Ada yang lebih menarik perhatianku. Sebuah pohon besar yang di atasnya terdapat rumah pohon. Aku ingin sekali punya tempat bermain seperti ini tapi tidak pernah terwujud, itulah kenapa aku meminta pada ayah untuk membuat kamarku memiliki balkon, agar aku bisa melihat keindahan dari ketinggian.

Aku menaiki tangga kayu satu persatu, di dalam rumah pohon bergantung cangkang kerang dijalin serta disatukan sedemikian lucu. Bergantung figura Sultan bersama teman-temannya. Ikhlas. Itulah yang dapat kulihat dari senyum mereka. Deka membiarkan aku mengeksplor lebih banyak tempat ini, dibiarkannya aku berjalan menyusuri pantai sendirian. Sungguh ini kali pertama aku merasa begitu damai setelah kehilangan Qafka. Setelah puas memeriksa isi rumah pohon dan berkeliling aku kembali ke gubuk tempat Deka berkumpul bersama anak-anak desa ini, tawa mereka begitu menyegarkan telinga bersatu dengan debur ombak yang damai. Aku sudah duduk di samping Deka dengan senyum yang tak kalah tulus.

"Hari ini kakak bawa pacar!" sontak kucubit pinggang Deka, kemudian anak-anak itu juga tertawa melihat kelakuan kami, "Aww, sakit. Maksud kakak teman yang akan jadi pacar, namanya kak Nadir."

Aku tersenyum memandang mereka "Hai, nama aku Nadir,"

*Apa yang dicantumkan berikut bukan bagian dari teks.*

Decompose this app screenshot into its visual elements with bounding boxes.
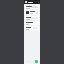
- button[interactable]: Menu: [25, 1, 27, 3]
- button[interactable]: Compose: [35, 60, 38, 63]
- button[interactable]: [25, 10, 39, 15]
- button[interactable]: [25, 21, 39, 25]
- button[interactable]: [25, 16, 39, 20]
- button[interactable]: [25, 26, 39, 30]
- button[interactable]: [25, 5, 39, 9]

"Hai kak Nadir," ucap mereka serentak.

Kembali kupandangi Deka yang terlihat sangat dekat dengan mereka, ia terlihat berbeda dari sosoknya yang kukenal selama ini, hari ini sisi lain dirinya telah muncul dengan begitu gemilang. Deru ombak dan angin pantai ini membuatku perasaanku lebih tenang. Mereka bersemangat mendengar cerita yang Deka bacakan.

"Namaku Sultan kak." Aku tersenyum menyambut uluran tangan bocah laki-laki di hadapanku ini. "Aku kapten mereka. Dan kak Deka selalu mengamanahkan mereka padaku."

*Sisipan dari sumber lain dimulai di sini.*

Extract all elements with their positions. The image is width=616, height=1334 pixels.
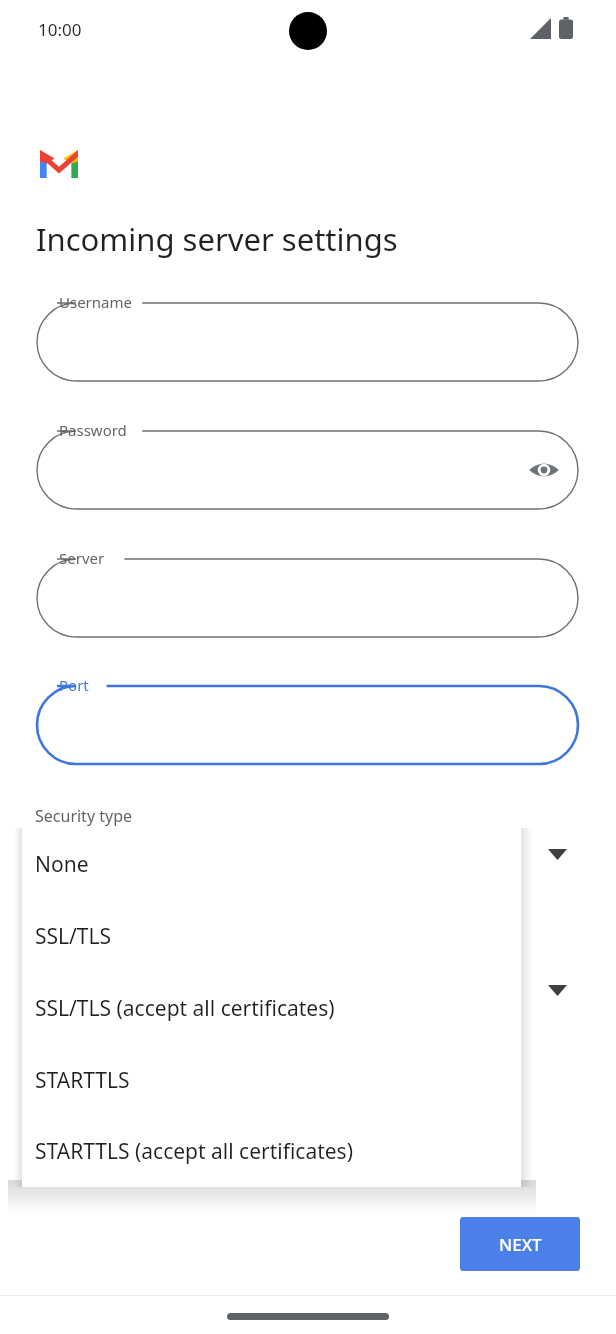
- button[interactable]: NEXT: [460, 1217, 580, 1271]
- button[interactable]: STARTTLS: [22, 1044, 521, 1116]
- button[interactable]: Password: [37, 419, 578, 509]
- staticText: NEXT: [499, 1233, 542, 1256]
- other: Open authentication type menu: [548, 985, 567, 996]
- staticText: STARTTLS (accept all certificates): [35, 1137, 353, 1166]
- staticText: Server: [59, 548, 105, 568]
- staticText: Security type: [35, 805, 133, 827]
- other: Open security type menu: [548, 849, 567, 860]
- staticText: SSL/TLS (accept all certificates): [35, 994, 335, 1023]
- button[interactable]: None: [22, 828, 521, 900]
- staticText: 10:00: [38, 18, 82, 41]
- button[interactable]: SSL/TLS: [22, 900, 521, 972]
- button[interactable]: STARTTLS (accept all certificates): [22, 1116, 521, 1187]
- button[interactable]: SSL/TLS (accept all certificates): [22, 972, 521, 1044]
- button[interactable]: Port: [37, 674, 578, 764]
- staticText: STARTTLS: [35, 1066, 130, 1095]
- staticText: Password: [59, 420, 127, 440]
- staticText: None: [35, 850, 89, 879]
- button[interactable]: Username: [37, 291, 578, 381]
- staticText: Incoming server settings: [36, 218, 398, 260]
- staticText: Username: [59, 292, 132, 312]
- staticText: SSL/TLS: [35, 922, 112, 951]
- button[interactable]: Server: [37, 547, 578, 637]
- button[interactable]: Show password: [526, 452, 562, 488]
- staticText: Port: [59, 675, 89, 695]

"Wah kamu hebat, berarti kakak panggil kamu kapten Sultan, iya?" aku menaruh dua jempol kepadanya karena semangat yang ia tunjukkan.

"Iya kak. Kak Deka bilang sekarang Sultan dapat tugas baru, bukan hanya menjaga teman-teman tapi juga menjaga kak Nadir," senyum merekah pada bibirku mendengar penjelasan dari anak yang terlihat seperti berumur 10 tahun ini.

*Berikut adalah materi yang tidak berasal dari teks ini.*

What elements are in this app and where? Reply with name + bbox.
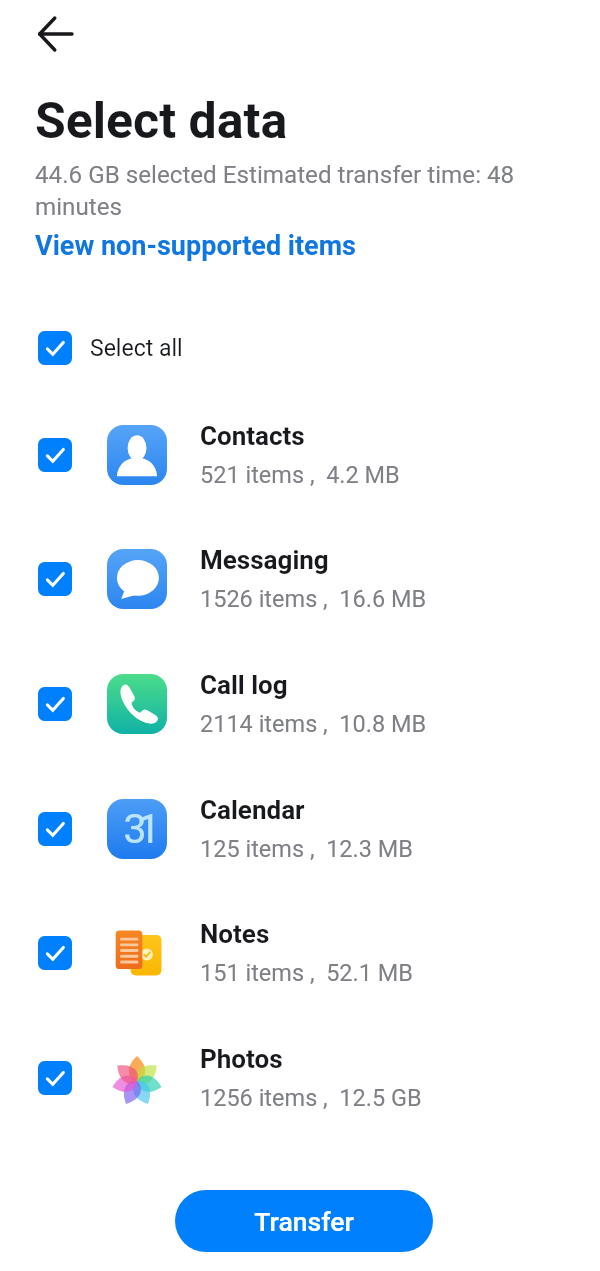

"Beruntung sekali kalau aku bisa dijaga oleh kapten Sultan yang gagah ini." ungkapku sambil menepuk pelan pundaknya, dia juga tersenyum hangat. Hari ini Deka berhasil membuatkan dunia baru untukku, dunia yang lebih aman dan damai, jauh dari rasa sesak dan tertekan.

Hari semakin sore dan anak-anak juga sudah pulang. Sambil menyalami tanganku Sultan mengatakan hal yang membuat tubuhku membeku "Kak Nad, Sultan akan terus menjaga kakak karena ini amanah dari kak Deka, katanya kak Nad jangan pernah menangis apalagi tidak bersyukur. Dan kakak tidak boleh kurus."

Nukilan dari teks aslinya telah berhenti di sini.